Collected data:
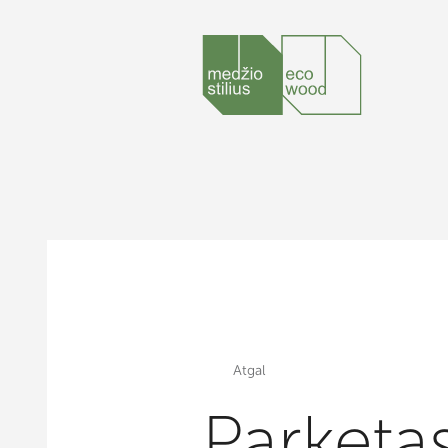
Atgal
Parketas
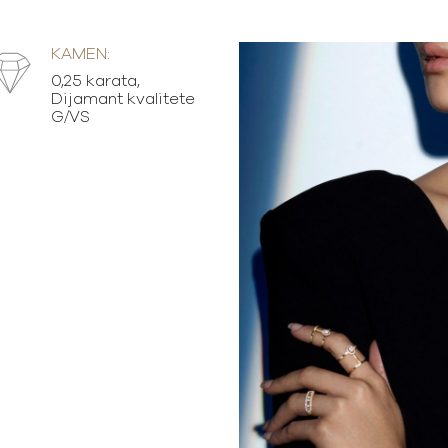
KAMEN:
0,25 karata,
Dijamant kvalitete
G/VS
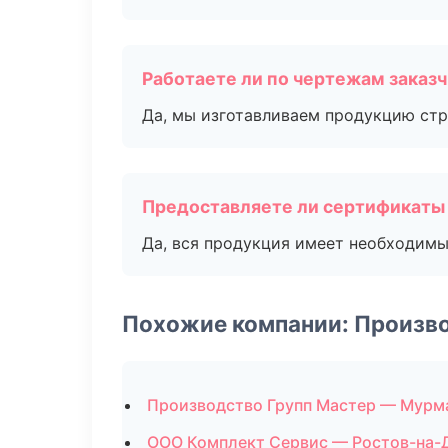
Работаете ли по чертежам заказ
Да, мы изготавливаем продукцию стр
Предоставляете ли сертификаты
Да, вся продукция имеет необходимы
Похожие компании: Произв
Производство Групп Мастер — Мурм
ООО Комплект Сервис — Ростов-на-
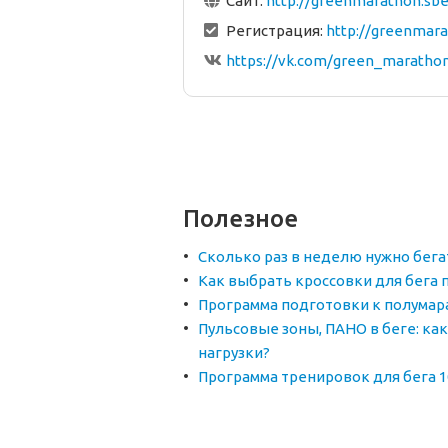
Сайт:
http://greenmarathon.sb
Регистрация:
http://greenmar
https://vk.com/green_maratho
Полезное
Сколько раз в неделю нужно бега
Как выбрать кроссовки для бега 
Программа подготовки к полумар
Пульсовые зоны, ПАНО в беге: как
нагрузки?
Программа тренировок для бега 1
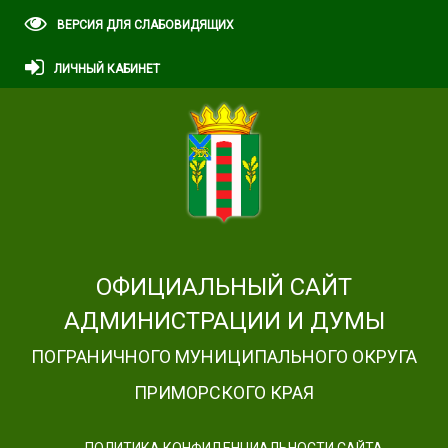
ВЕРСИЯ ДЛЯ СЛАБОВИДЯЩИХ
ЛИЧНЫЙ КАБИНЕТ
ОФИЦИАЛЬНЫЙ САЙТ
АДМИНИСТРАЦИИ И ДУМЫ
ПОГРАНИЧНОГО МУНИЦИПАЛЬНОГО ОКРУГА
ПРИМОРСКОГО КРАЯ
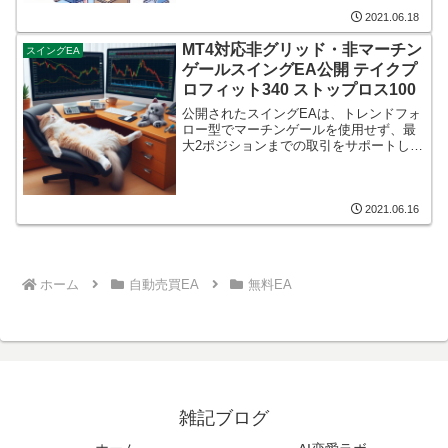
約注文（5分足のため10:35の仕様になり
2021.06.18
ます） トレーリングストップ(20pips）も
しくは、23:59に決済 (...
MT4対応非グリッド・非マーチン
スイングEA
ゲールスイングEA公開 テイクプ
ロフィット340 ストップロス100
公開されたスイングEAは、トレンドフォ
ロー型でマーチンゲールを使用せず、最
大2ポジションまでの取引をサポートしま
す。
2021.06.16
ホーム
自動売買EA
無料EA
雑記ブログ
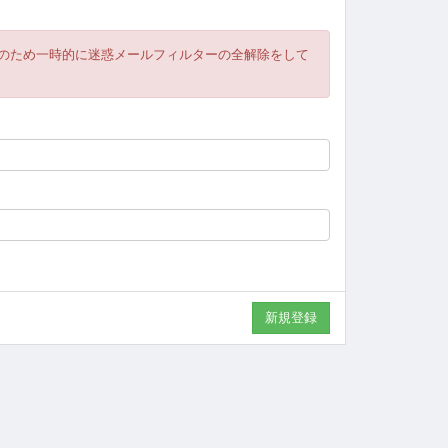
のため一時的に迷惑メールフィルターの全解除をして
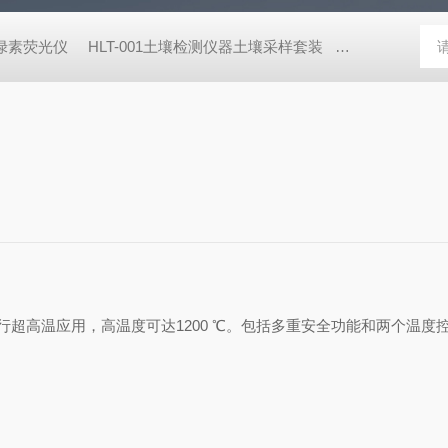
式叶绿素荧光仪
HLT-001土壤检测仪器土壤采样套装
德国MN 913
工业台式马弗炉进行超高温应用，高温度可达1200 ℃。包括多重安全功能和两个温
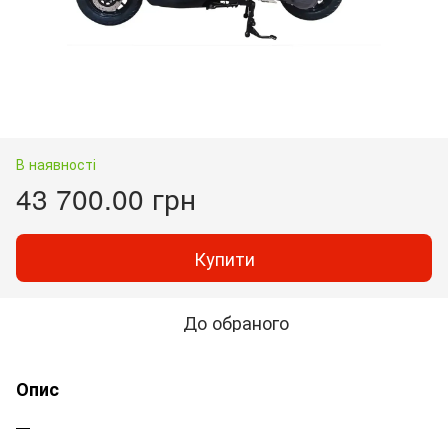
В наявності
43 700.00 грн
Купити
До обраного
Опис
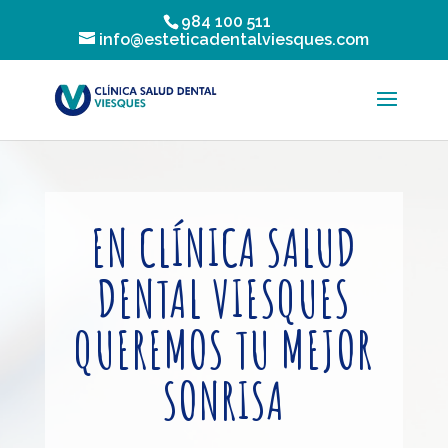
984 100 511
info@esteticadentalviesques.com
EN CLÍNICA SALUD
DENTAL VIESQUES
QUEREMOS TU MEJOR
SONRISA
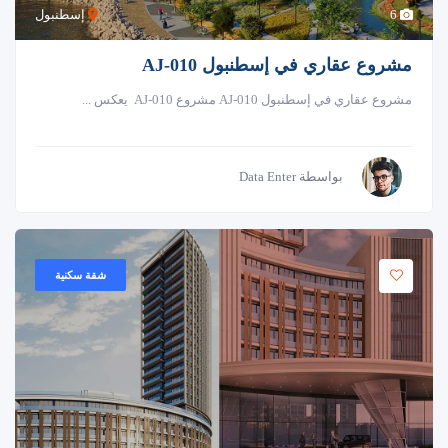
6
إسطنبول
مشروع عقاري في إسطنبول AJ-010
مشروع عقاري في إسطنبول AJ-010 مشروع AJ-010 يعكس ...
بواسطة Data Enter
شقة سكنية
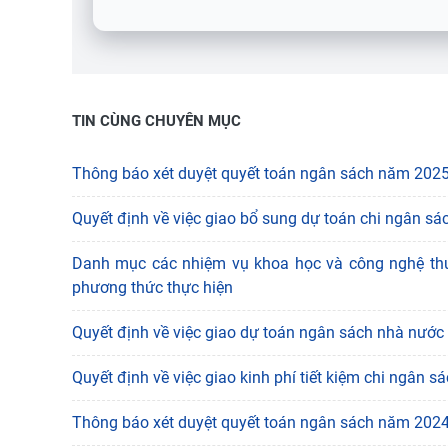
TIN CÙNG CHUYÊN MỤC
Thông báo xét duyệt quyết toán ngân sách năm 202
Quyết định về việc giao bổ sung dự toán chi ngân 
Danh mục các nhiệm vụ khoa học và công nghệ thu
phương thức thực hiện
Quyết định về việc giao dự toán ngân sách nhà nước
Quyết định về việc giao kinh phí tiết kiệm chi ngân
Thông báo xét duyệt quyết toán ngân sách năm 202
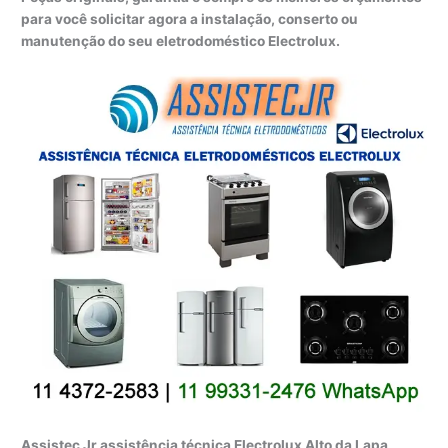
para você solicitar agora a instalação, conserto ou
manutenção do seu eletrodoméstico Electrolux.
Assistec Jr assistência técnica Electrolux Alto da Lapa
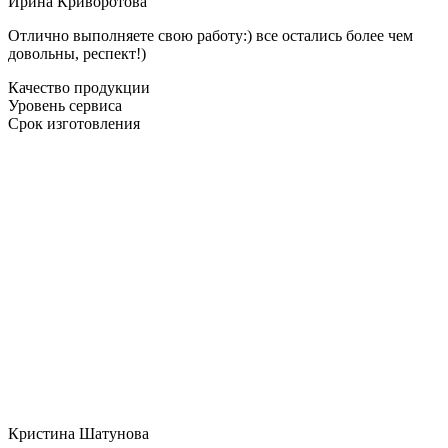
Ирина Криворотова
Отлично выполняете свою работу:) все остались более чем
довольны, респект!)
Качество продукции
Уровень сервиса
Срок изготовления
Кристина Шатунова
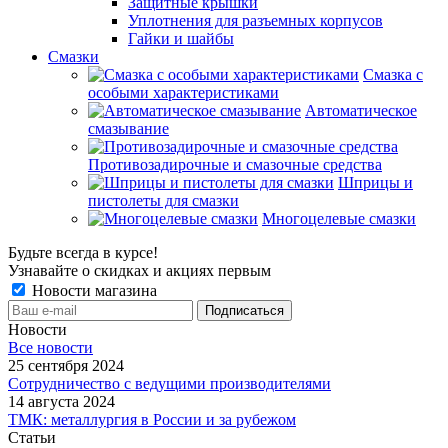
Защитные крышки
Уплотнения для разъемных корпусов
Гайки и шайбы
Смазки
Смазка с
особыми характеристиками
Автоматическое
смазывание
Противозадирочные и смазочные средства
Шприцы и
пистолеты для смазки
Многоцелевые смазки
Будьте всегда в курсе!
Узнавайте о скидках и акциях первым
Новости магазина
Новости
Все новости
25 сентября 2024
Сотрудничество с ведущими производителями
14 августа 2024
ТМК: металлургия в России и за рубежом
Статьи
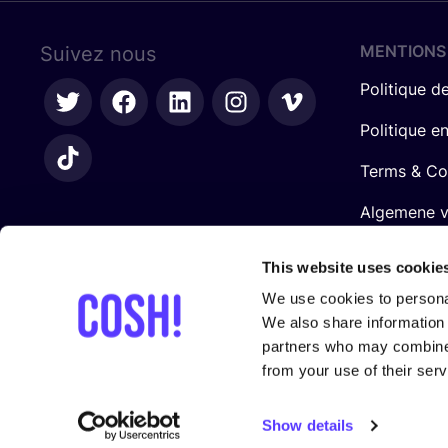
MENTIONS
Suivez nous
Politique de
Politique e
Terms & Co
Algemene 
retailers
This website uses cookie
We use cookies to personal
We also share information 
partners who may combine i
from your use of their serv
Avec le sou­tien de
Show details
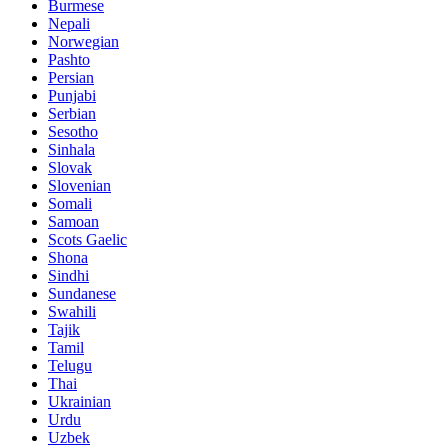
Burmese
Nepali
Norwegian
Pashto
Persian
Punjabi
Serbian
Sesotho
Sinhala
Slovak
Slovenian
Somali
Samoan
Scots Gaelic
Shona
Sindhi
Sundanese
Swahili
Tajik
Tamil
Telugu
Thai
Ukrainian
Urdu
Uzbek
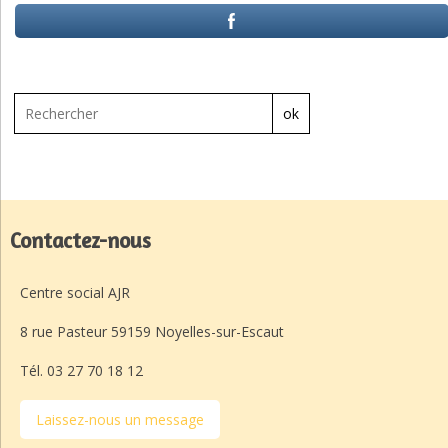
ok
Contactez-nous
Centre social AJR
8 rue Pasteur 59159 Noyelles-sur-Escaut
Tél. 03 27 70 18 12
Laissez-nous un message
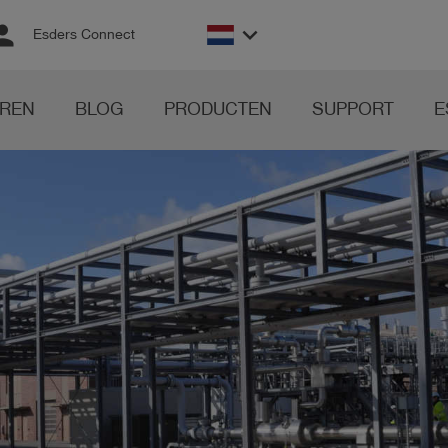
rson
keyboard_arrow_down
Esders Connect
REN
BLOG
PRODUCTEN
SUPPORT
E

EXERCISE:
Every line with "عقاري" in it should be copied from the entries above.

TASK ANSWER:
مشروع عقاري في إسطنبول AJ-010
مشروع عقاري في إسطنبول AJ-010 مشروع AJ-010 يعكس ...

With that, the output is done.